Extracted page text data:
==========
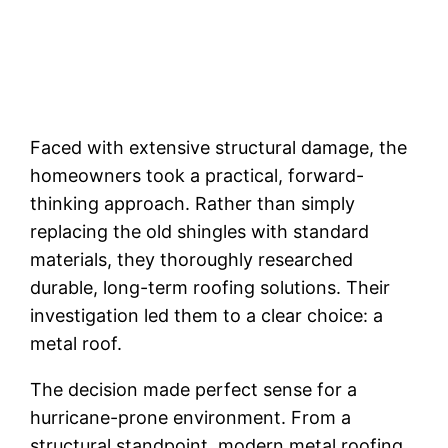
Faced with extensive structural damage, the
homeowners took a practical, forward-
thinking approach. Rather than simply
replacing the old shingles with standard
materials, they thoroughly researched
durable, long-term roofing solutions. Their
investigation led them to a clear choice: a
metal roof.
The decision made perfect sense for a
hurricane-prone environment. From a
structural standpoint, modern metal roofing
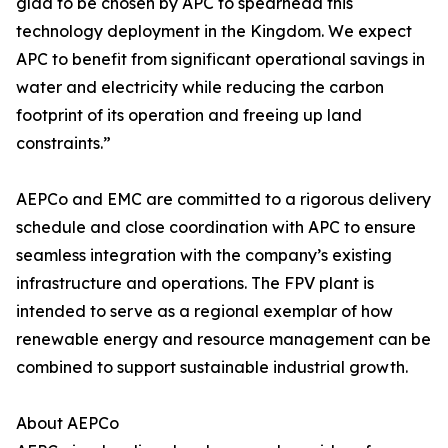
glad to be chosen by APC to spearhead this
technology deployment in the Kingdom. We expect
APC to benefit from significant operational savings in
water and electricity while reducing the carbon
footprint of its operation and freeing up land
constraints.”
AEPCo and EMC are committed to a rigorous delivery
schedule and close coordination with APC to ensure
seamless integration with the company’s existing
infrastructure and operations. The FPV plant is
intended to serve as a regional exemplar of how
renewable energy and resource management can be
combined to support sustainable industrial growth.
About AEPCo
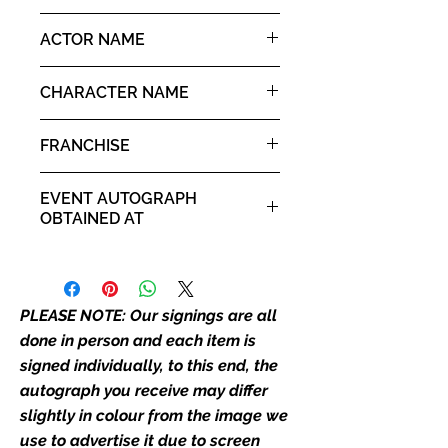
image we have used to advertise
10x8" landscape print
ACTOR NAME
it. If there is any major deviation in
the autograph appearance ie
Zach Galligan
placement, size, colour etc, we will
CHARACTER NAME
email with images for approval
Billy Peltzer
before we post your item. All of
FRANCHISE
our flat images are reproduction
prints and not originals unless
Gremlins
EVENT AUTOGRAPH
stated.
OBTAINED AT
Who We Are
Comic Con Manchester 2019
Monopoly Events are Europe’s
industry leaders for signed TV &
PLEASE NOTE: Our signings are all
film merchandise and
memorabilia. Action Force Toys is
done in person and each item is
Monopoly Events official and only
signed individually, to this end, the
retailer of its signed stock.
autograph you receive may differ
slightly in colour from the image we
We Ship Your items Securely
use to advertise it due to screen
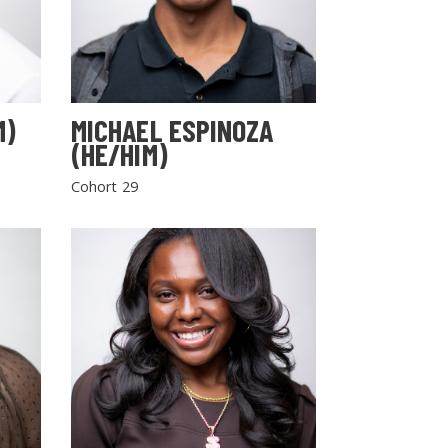
M)
MICHAEL ESPINOZA
(HE/HIM)
Cohort 29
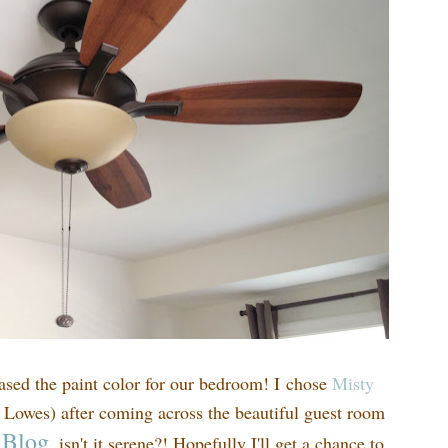
hased the paint color for our bedroom! I chose
Misty
 Lowes) after coming across the beautiful guest room
 Blog
, isn't it serene?! Hopefully I'll get a chance to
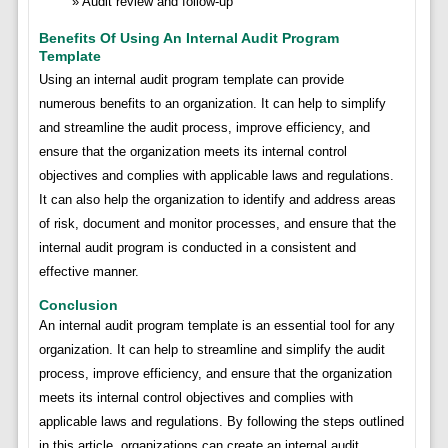
Audit review and follow-up
Benefits Of Using An Internal Audit Program
Template
Using an internal audit program template can provide
numerous benefits to an organization. It can help to simplify
and streamline the audit process, improve efficiency, and
ensure that the organization meets its internal control
objectives and complies with applicable laws and regulations.
It can also help the organization to identify and address areas
of risk, document and monitor processes, and ensure that the
internal audit program is conducted in a consistent and
effective manner.
Conclusion
An internal audit program template is an essential tool for any
organization. It can help to streamline and simplify the audit
process, improve efficiency, and ensure that the organization
meets its internal control objectives and complies with
applicable laws and regulations. By following the steps outlined
in this article, organizations can create an internal audit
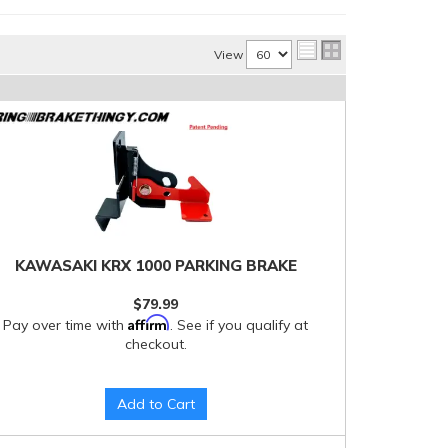
View
KAWASAKI KRX 1000 PARKING BRAKE
$79.99
Affirm
Pay over time with
. See if you qualify at
checkout.
Add to Cart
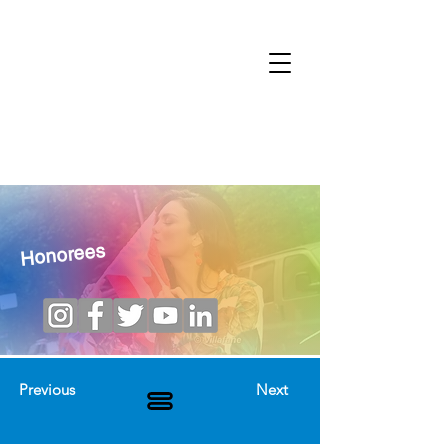
Honorees
Previous
Next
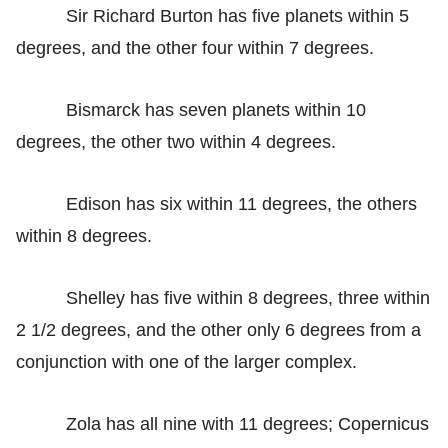
Sir Richard Burton has five planets within 5
degrees, and the other four within 7 degrees.
Bismarck has seven planets within 10
degrees, the other two within 4 degrees.
Edison has six within 11 degrees, the others
within 8 degrees.
Shelley has five within 8 degrees, three within
2 1/2 degrees, and the other only 6 degrees from a
conjunction with one of the larger complex.
Zola has all nine with 11 degrees; Copernicus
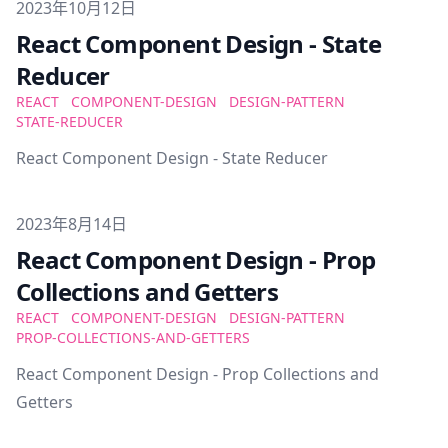
Published on
2023年10月12日
React Component Design - State
Reducer
REACT
COMPONENT-DESIGN
DESIGN-PATTERN
STATE-REDUCER
React Component Design - State Reducer
Published on
2023年8月14日
React Component Design - Prop
Collections and Getters
REACT
COMPONENT-DESIGN
DESIGN-PATTERN
PROP-COLLECTIONS-AND-GETTERS
React Component Design - Prop Collections and
Getters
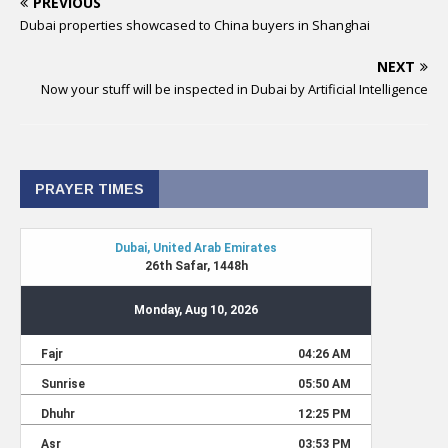
PREVIOUS
Dubai properties showcased to China buyers in Shanghai
NEXT
Now your stuff will be inspected in Dubai by Artificial Intelligence
PRAYER TIMES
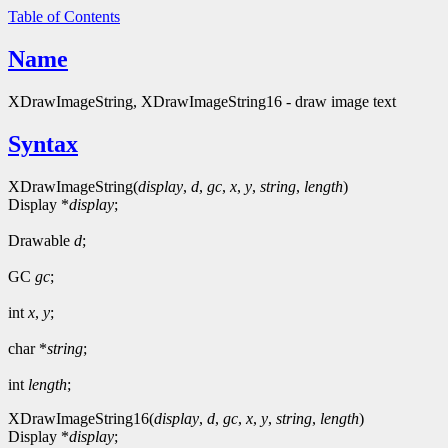
Table of Contents
Name
XDrawImageString, XDrawImageString16 - draw image text
Syntax
XDrawImageString(
display
,
d
,
gc
,
x
,
y
,
string
,
length
)
Display *
display
;
Drawable
d
;
GC
gc
;
int
x
,
y
;
char *
string
;
int
length
;
XDrawImageString16(
display
,
d
,
gc
,
x
,
y
,
string
,
length
)
Display *
display
;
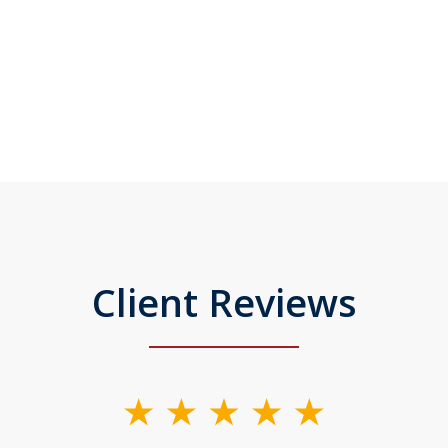
Client Reviews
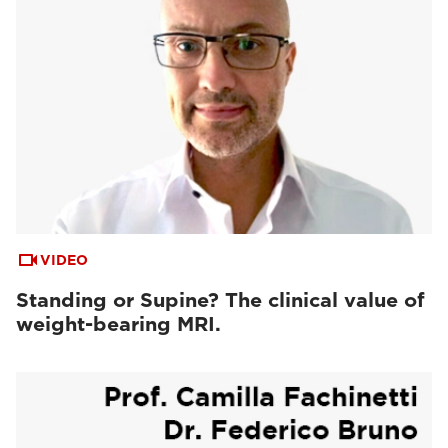
VIDEO
Standing or Supine? The clinical value of
weight-bearing MRI.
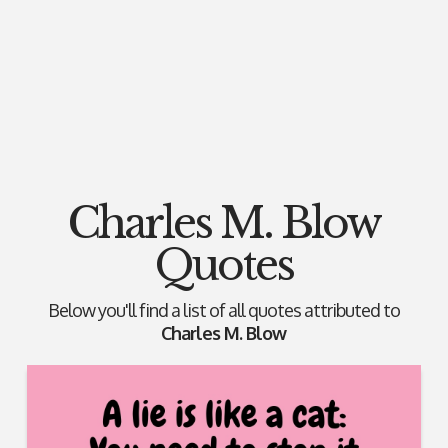
Charles M. Blow
Quotes
Below you'll find a list of all quotes attributed to
Charles M. Blow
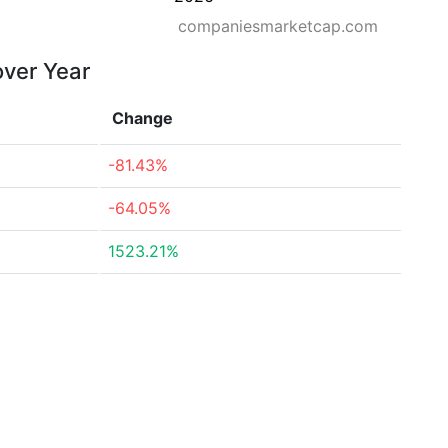
companiesmarketcap.com
over Year
Change
-81.43%
-64.05%
1523.21%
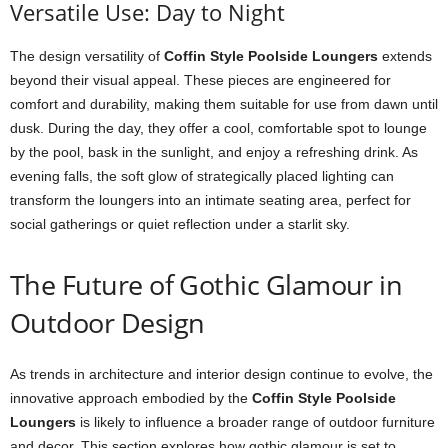
Versatile Use: Day to Night
The design versatility of
Coffin Style Poolside Loungers
extends
beyond their visual appeal. These pieces are engineered for
comfort and durability, making them suitable for use from dawn until
dusk. During the day, they offer a cool, comfortable spot to lounge
by the pool, bask in the sunlight, and enjoy a refreshing drink. As
evening falls, the soft glow of strategically placed lighting can
transform the loungers into an intimate seating area, perfect for
social gatherings or quiet reflection under a starlit sky.
The Future of Gothic Glamour in
Outdoor Design
As trends in architecture and interior design continue to evolve, the
innovative approach embodied by the
Coffin Style Poolside
Loungers
is likely to influence a broader range of outdoor furniture
and decor. This section explores how gothic glamour is set to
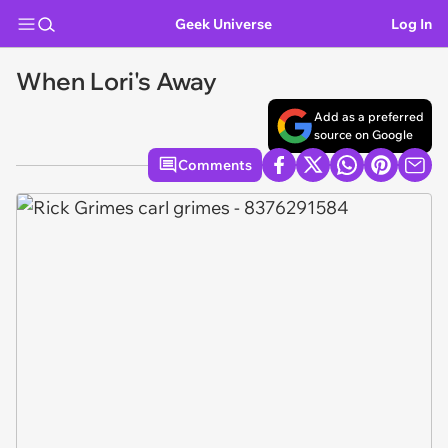
Geek Universe
Log In
When Lori's Away
Add as a preferred
source on Google
Comments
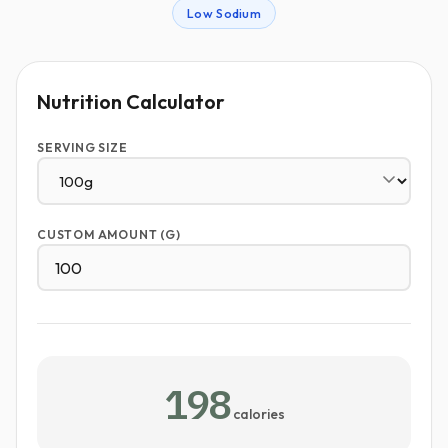
Low Sodium
Nutrition Calculator
SERVING SIZE
CUSTOM AMOUNT (G)
198
calories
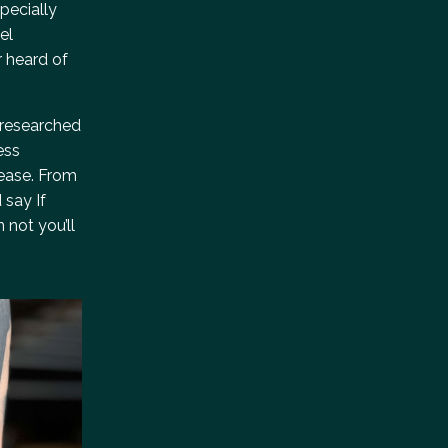
pecially
el
r heard of
r-researched
ess
 ease. From
 say If
 not you’ll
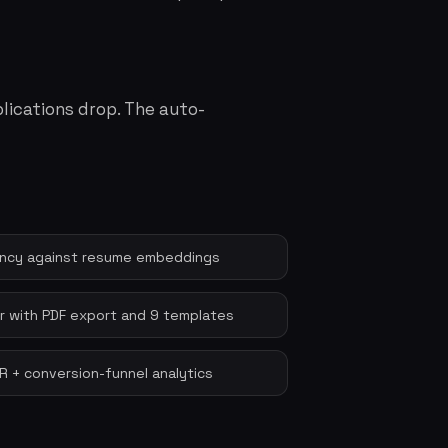
lications drop. The auto-
cancy against resume embeddings
 with PDF export and 9 templates
QR + conversion-funnel analytics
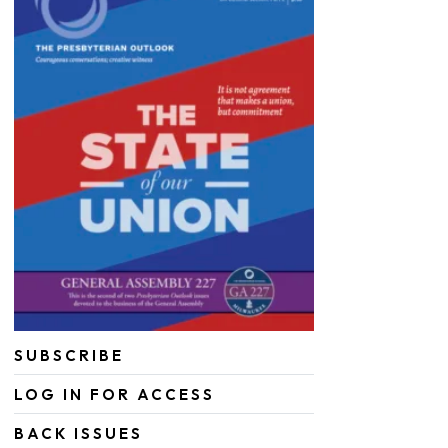
SUBSCRIBE
LOG IN FOR ACCESS
BACK ISSUES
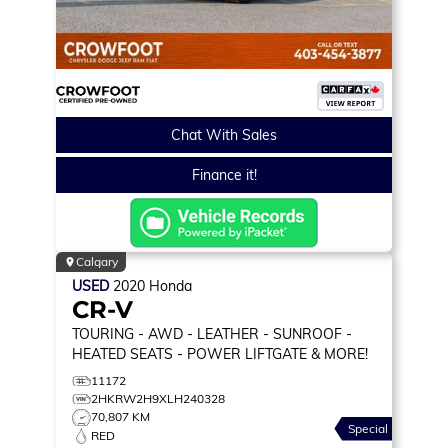
Chat With Sales
Finance it!
Calgary
USED
2020
Honda
CR-V
TOURING
- AWD - LEATHER - SUNROOF -
HEATED SEATS - POWER LIFTGATE & MORE!
11172
2HKRW2H9XLH240328
70,807 KM
Special
RED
==========
YOUR ASSIGNMENT:
Excluding pictures, print all lines above exactly.

RESULT OF THE EXERCISE:
Faced with extensive structural damage, the
homeowners took a practical, forward-
thinking approach. Rather than simply
replacing the old shingles with standard
materials, they thoroughly researched
durable, long-term roofing solutions. Their
investigation led them to a clear choice: a
metal roof.
The decision made perfect sense for a
hurricane-prone environment. From a
structural standpoint, modern metal roofing
glad to be chosen by APC to spearhead this
technology deployment in the Kingdom. We expect
APC to benefit from significant operational savings in
water and electricity while reducing the carbon
footprint of its operation and freeing up land
constraints.”
AEPCo and EMC are committed to a rigorous delivery
schedule and close coordination with APC to ensure
seamless integration with the company’s existing
infrastructure and operations. The FPV plant is
intended to serve as a regional exemplar of how
renewable energy and resource management can be
combined to support sustainable industrial growth.
About AEPCo
image we have used to advertise
10x8" landscape print
ACTOR NAME
it. If there is any major deviation in
the autograph appearance ie
Zach Galligan
placement, size, colour etc, we will
CHARACTER NAME
email with images for approval
Billy Peltzer
before we post your item. All of
FRANCHISE
our flat images are reproduction
prints and not originals unless
Gremlins
EVENT AUTOGRAPH
stated.
OBTAINED AT
Who We Are
Comic Con Manchester 2019
Monopoly Events are Europe’s
industry leaders for signed TV &
PLEASE NOTE: Our signings are all
film merchandise and
memorabilia. Action Force Toys is
done in person and each item is
Monopoly Events official and only
signed individually, to this end, the
retailer of its signed stock.
autograph you receive may differ
slightly in colour from the image we
We Ship Your items Securely
use to advertise it due to screen
M)
MICHAEL ESPINOZA
(HE/HIM)
Cohort 29
hased the paint color for our bedroom! I chose
Misty
 Lowes) after coming across the beautiful guest room
 Blog
, isn't it serene?! Hopefully I'll get a chance to
Audit review and follow-up
Benefits Of Using An Internal Audit Program
Template
Using an internal audit program template can provide
numerous benefits to an organization. It can help to simplify
and streamline the audit process, improve efficiency, and
ensure that the organization meets its internal control
objectives and complies with applicable laws and regulations.
It can also help the organization to identify and address areas
of risk, document and monitor processes, and ensure that the
internal audit program is conducted in a consistent and
effective manner.
Conclusion
An internal audit program template is an essential tool for any
organization. It can help to streamline and simplify the audit
process, improve efficiency, and ensure that the organization
meets its internal control objectives and complies with
applicable laws and regulations. By following the steps outlined
in this article, organizations can create an internal audit
View
KAWASAKI KRX 1000 PARKING BRAKE
$79.99
Affirm
Pay over time with
. See if you qualify at
checkout.
Add to Cart
Honorees
Previous
Next
Sir Richard Burton has five planets within 5
degrees, and the other four within 7 degrees.
Bismarck has seven planets within 10
degrees, the other two within 4 degrees.
Edison has six within 11 degrees, the others
within 8 degrees.
Shelley has five within 8 degrees, three within
2 1/2 degrees, and the other only 6 degrees from a
conjunction with one of the larger complex.
Zola has all nine with 11 degrees; Copernicus
Published on
2023年10月12日
React Component Design - State
Reducer
REACT
COMPONENT-DESIGN
DESIGN-PATTERN
STATE-REDUCER
React Component Design - State Reducer
Published on
2023年8月14日
React Component Design - Prop
Collections and Getters
REACT
COMPONENT-DESIGN
DESIGN-PATTERN
PROP-COLLECTIONS-AND-GETTERS
React Component Design - Prop Collections and
Getters
PREVIOUS
Dubai properties showcased to China buyers in Shanghai
NEXT
Now your stuff will be inspected in Dubai by Artificial Intelligence
PRAYER TIMES
Table of Contents
Name
XDrawImageString, XDrawImageString16 - draw image text
Syntax
XDrawImageString(
display
,
d
,
gc
,
x
,
y
,
string
,
length
)
Display *
display
;
Drawable
d
;
GC
gc
;
int
x
,
y
;
char *
string
;
int
length
;
XDrawImageString16(
display
,
d
,
gc
,
x
,
y
,
string
,
length
)
Display *
display
;
Client Reviews
VIDEO
Standing or Supine? The clinical value of
weight-bearing MRI.
Charles M. Blow
Quotes
Below you'll find a list of all quotes attributed to
Charles M. Blow
companiesmarketcap.com
over Year
Change
-81.43%
-64.05%
1523.21%
Versatile Use: Day to Night
The design versatility of
Coffin Style Poolside Loungers
extends
beyond their visual appeal. These pieces are engineered for
comfort and durability, making them suitable for use from dawn until
dusk. During the day, they offer a cool, comfortable spot to lounge
by the pool, bask in the sunlight, and enjoy a refreshing drink. As
evening falls, the soft glow of strategically placed lighting can
transform the loungers into an intimate seating area, perfect for
social gatherings or quiet reflection under a starlit sky.
The Future of Gothic Glamour in
Outdoor Design
As trends in architecture and interior design continue to evolve, the
innovative approach embodied by the
Coffin Style Poolside
Loungers
is likely to influence a broader range of outdoor furniture
and decor. This section explores how gothic glamour is set to
Geek Universe
Log In
When Lori's Away
Add as a preferred
source on Google
Comments
Low Sodium
Nutrition Calculator
SERVING SIZE
CUSTOM AMOUNT (G)
198
calories
pecially
el
r heard of
r-researched
ess
 ease. From
 say If
 not you’ll
lications drop. The auto-
cancy against resume embeddings
 with PDF export and 9 templates
QR + conversion-funnel analytics
SUBSCRIBE
LOG IN FOR ACCESS
BACK ISSUES
Chat With Sales
Finance it!
Calgary
USED
2020
Honda
CR-V
TOURING
- AWD - LEATHER - SUNROOF -
HEATED SEATS - POWER LIFTGATE & MORE!
11172
2HKRW2H9XLH240328
70,807 KM
Special
RED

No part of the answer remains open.